An Efficient Subgraph-Inferring Framework for Large-Scale Heterogeneous Graphs

Authors: Wei Zhou, Hong Huang, Ruize Shi, Kehan Yin, Hai Jin

AAAI 2024 | Conference PDF | Archive PDF | Plain Text | LLM Run Details

Reproducibility Variable Result LLM Response
Research Type Experimental Experiments on five benchmark datasets demonstrate that Sub Infer effectively optimizes the training and inferring phase, delivering comparable performance to traditional HGNN models while significantly reducing time and memory overhead.
Researcher Affiliation Academia Wei Zhou, Hong Huang*, Ruize Shi, Kehan Yin, Hai Jin National Engineering Research Center for Big Data Technology and System Services Computing Technology and System Lab, Cluster and Grid Computing Lab School of Computer Science and Technology, Huazhong University of Science and Technology, Wuhan, 430074, China {weizhou2021, honghuang, rzshi, kehanyin, hjin}@hust.edu.cn
Pseudocode Yes (The complete allocation process is shown in Supplementary materials3 Algorithm 1).
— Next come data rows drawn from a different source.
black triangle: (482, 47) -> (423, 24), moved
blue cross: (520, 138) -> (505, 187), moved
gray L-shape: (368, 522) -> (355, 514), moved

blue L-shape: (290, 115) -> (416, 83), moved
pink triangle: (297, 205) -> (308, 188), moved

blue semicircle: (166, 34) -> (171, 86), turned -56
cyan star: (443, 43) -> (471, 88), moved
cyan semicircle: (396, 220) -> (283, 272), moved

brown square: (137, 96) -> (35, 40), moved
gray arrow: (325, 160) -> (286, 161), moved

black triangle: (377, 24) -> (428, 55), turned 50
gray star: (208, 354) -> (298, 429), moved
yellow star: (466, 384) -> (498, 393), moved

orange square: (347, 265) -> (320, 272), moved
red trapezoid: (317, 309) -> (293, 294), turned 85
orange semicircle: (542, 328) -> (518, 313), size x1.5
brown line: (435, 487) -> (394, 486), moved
Open Source Code Yes 3https://github.com/CGCL-codes/Sub Infer
Open Datasets Yes To validate the performance and efficiency of our framework, we train both our framework (Sub Infer) with the baseline on five benchmark datasets: Ogbn-mag (Wang et al. 2020a), DBLP (Yang et al. 2022), Pub Med (Yang et al. 2022), Yelp (Yang et al. 2022) and Freebase(Lv et al. 2021).
Dataset Splits Yes Finally, in the inferring stage, we collect the output results of all nodes to the master node for processing and verify the performance of the model on the validation set and test set.
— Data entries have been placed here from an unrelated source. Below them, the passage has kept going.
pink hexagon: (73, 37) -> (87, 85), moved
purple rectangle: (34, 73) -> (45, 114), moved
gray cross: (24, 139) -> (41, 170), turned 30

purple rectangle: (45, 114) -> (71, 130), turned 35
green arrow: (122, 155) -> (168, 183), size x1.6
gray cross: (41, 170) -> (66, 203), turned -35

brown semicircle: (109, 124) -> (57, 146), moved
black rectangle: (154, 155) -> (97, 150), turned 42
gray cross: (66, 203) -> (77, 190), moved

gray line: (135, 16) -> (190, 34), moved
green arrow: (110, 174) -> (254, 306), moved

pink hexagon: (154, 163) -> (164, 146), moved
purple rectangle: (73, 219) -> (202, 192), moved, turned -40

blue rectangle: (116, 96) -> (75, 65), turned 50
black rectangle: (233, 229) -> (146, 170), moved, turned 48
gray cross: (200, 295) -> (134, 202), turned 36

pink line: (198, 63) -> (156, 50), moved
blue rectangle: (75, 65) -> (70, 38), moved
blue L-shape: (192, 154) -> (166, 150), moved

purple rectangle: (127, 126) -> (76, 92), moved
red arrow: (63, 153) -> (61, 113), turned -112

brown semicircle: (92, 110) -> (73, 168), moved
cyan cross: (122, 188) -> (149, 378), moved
Hardware Specification No The paper mentions 'distributed clusters' and 'distributed nodes' but does not specify any particular hardware models (e.g., GPU/CPU models, memory).
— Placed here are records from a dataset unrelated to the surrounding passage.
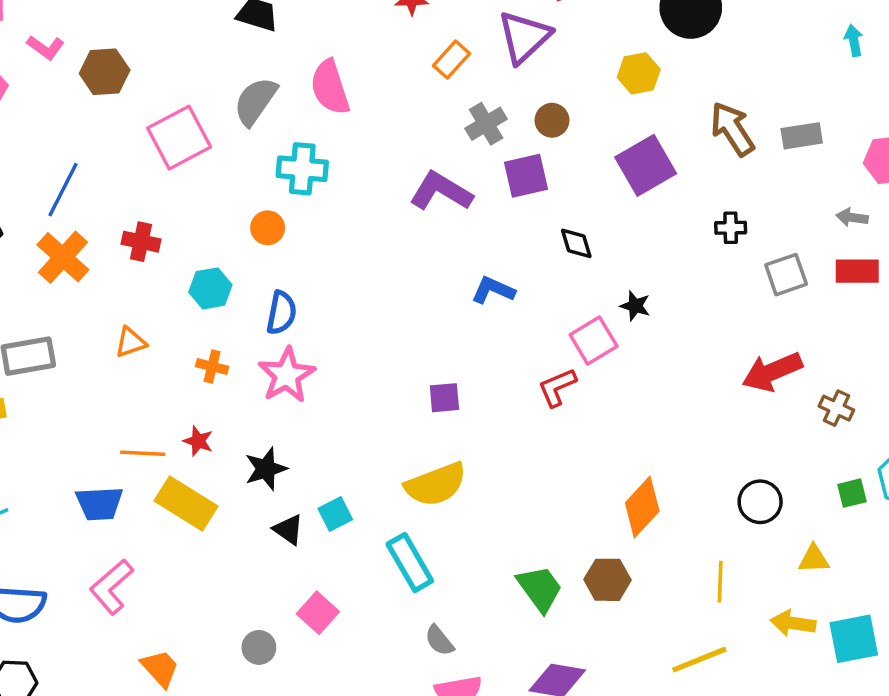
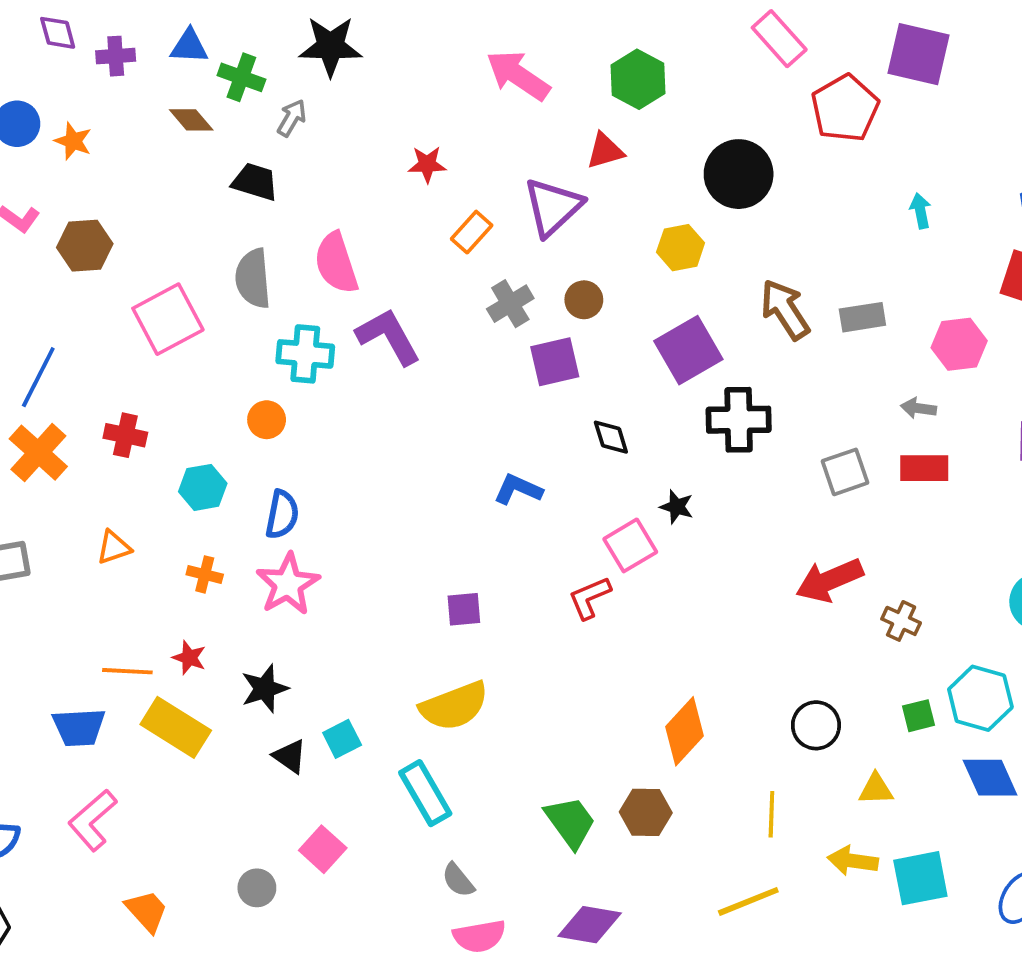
gray semicircle: (255, 101) -> (253, 278), turned -40
purple L-shape: (441, 191) -> (388, 337), moved, turned 30
black cross: (731, 228) -> (739, 420), moved, size x1.8

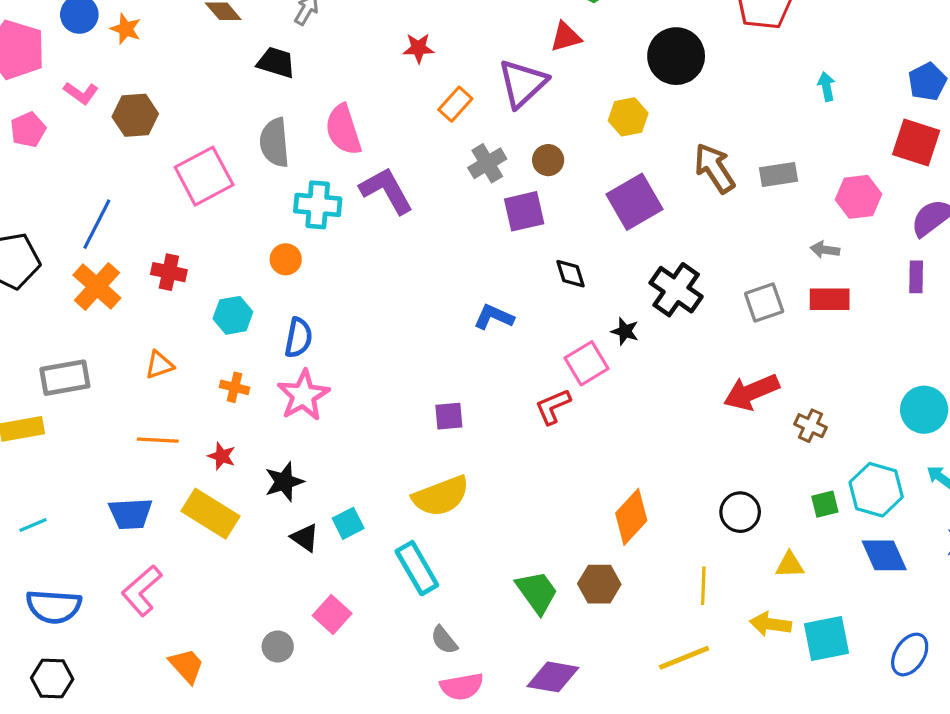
black cross: (739, 420) -> (676, 290), moved, turned 36
orange line: (127, 671) -> (158, 440), moved

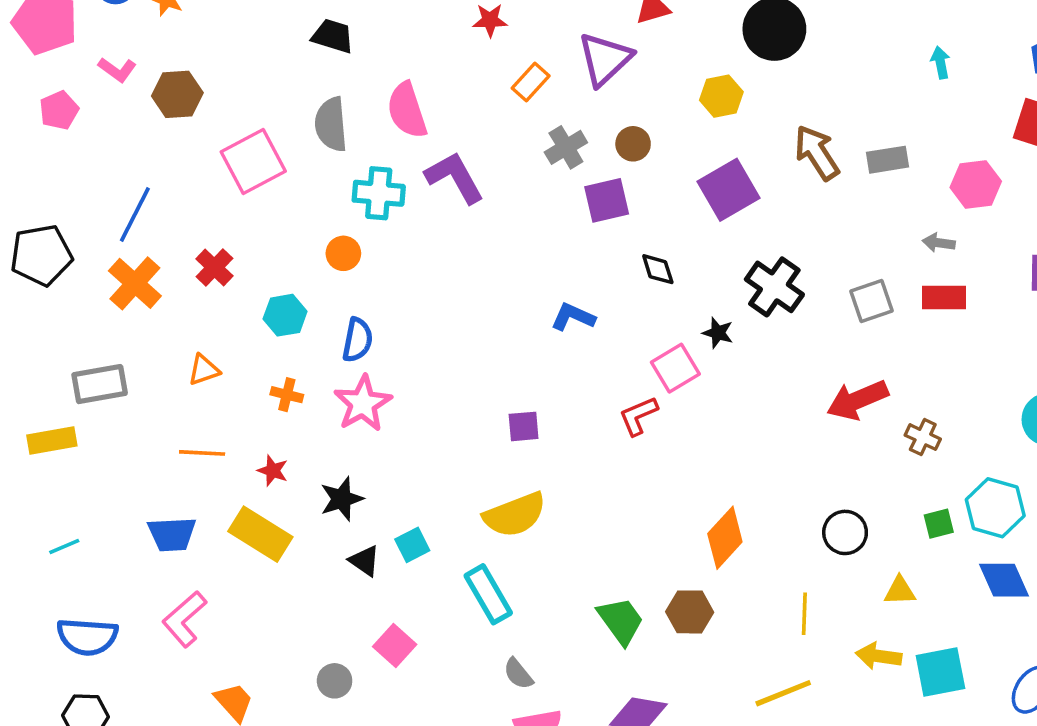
red cross: (169, 272) -> (214, 267), turned 32

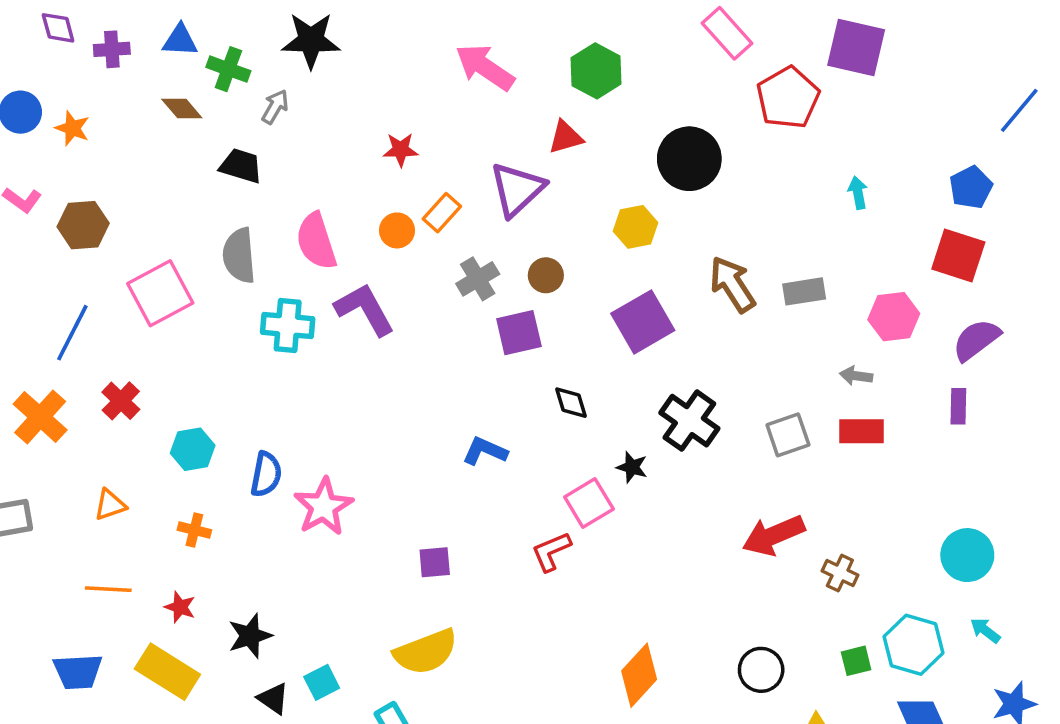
blue line: (135, 214) -> (72, 333), moved
orange circle: (343, 253) -> (397, 230), moved
pink star: (363, 403) -> (323, 507), moved

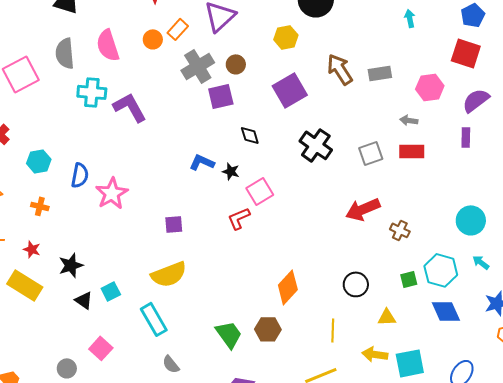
gray cross: (478, 279) -> (198, 66), size x1.4
purple L-shape: (365, 309) -> (130, 107), moved
black star: (632, 467) -> (231, 171), moved

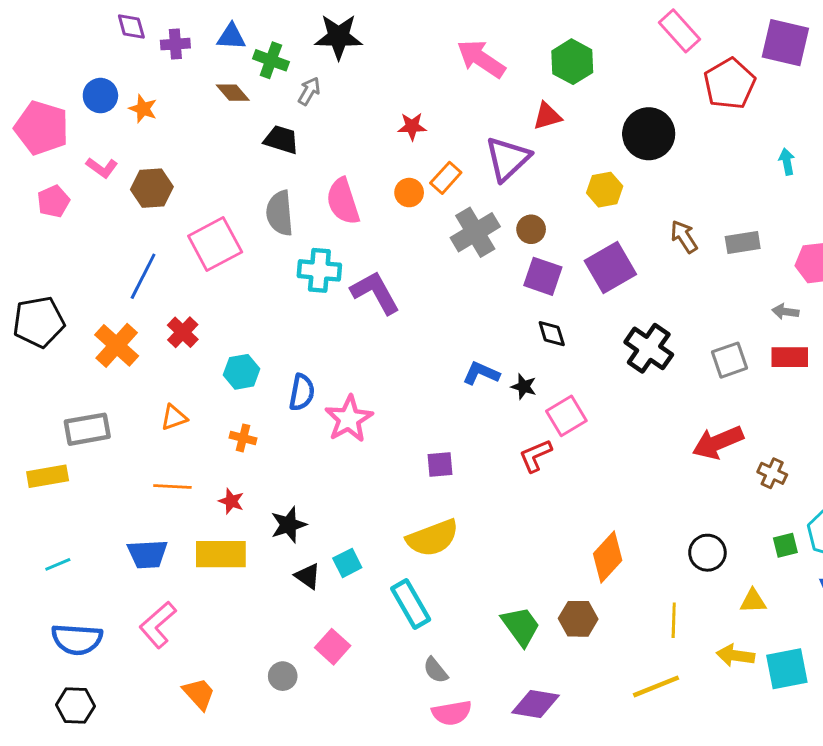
brown arrow: (340, 69) -> (684, 237), size x0.7
purple square: (221, 96) -> (543, 276), moved, turned 32
yellow rectangle: (25, 285) -> (221, 554), turned -32

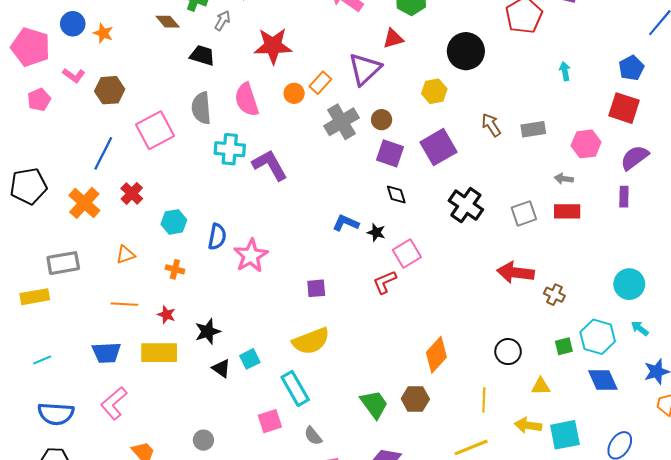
red star: (412, 126) -> (273, 46), moved, size x1.8
red arrow: (718, 442) -> (515, 272), turned 30
pink square: (333, 647) -> (270, 421), moved, turned 30

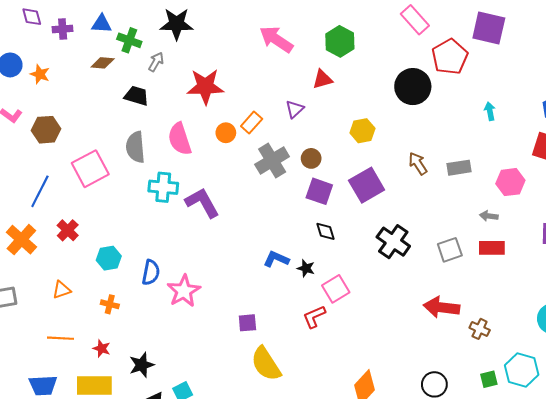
brown diamond: (168, 22) -> (103, 63), turned -45
black circle: (466, 51) -> (413, 87), moved
purple triangle: (365, 69) -> (295, 109), size x0.6
yellow semicircle: (311, 341) -> (266, 364), moved, turned 78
Software Dependencies No The paper mentions tools like 'Metis (Karypis and Kumar 1998)' and 'Louvain (Blondel et al. 2008)' but does not provide specific version numbers for any software dependencies.
Experiment Setup Yes The paper includes a 'Hyper-parameter Study' section that discusses and presents specific values for hyperparameters like 'ϱ' (number of subgraphs, e.g., p=100, p=200), 'σ' (ratio of global information, e.g., sigma=0.02), and 'α' (masking ratio, e.g., alpha=0.1). While it also mentions details in supplementary materials, these specific parameters and their values are discussed in the main text.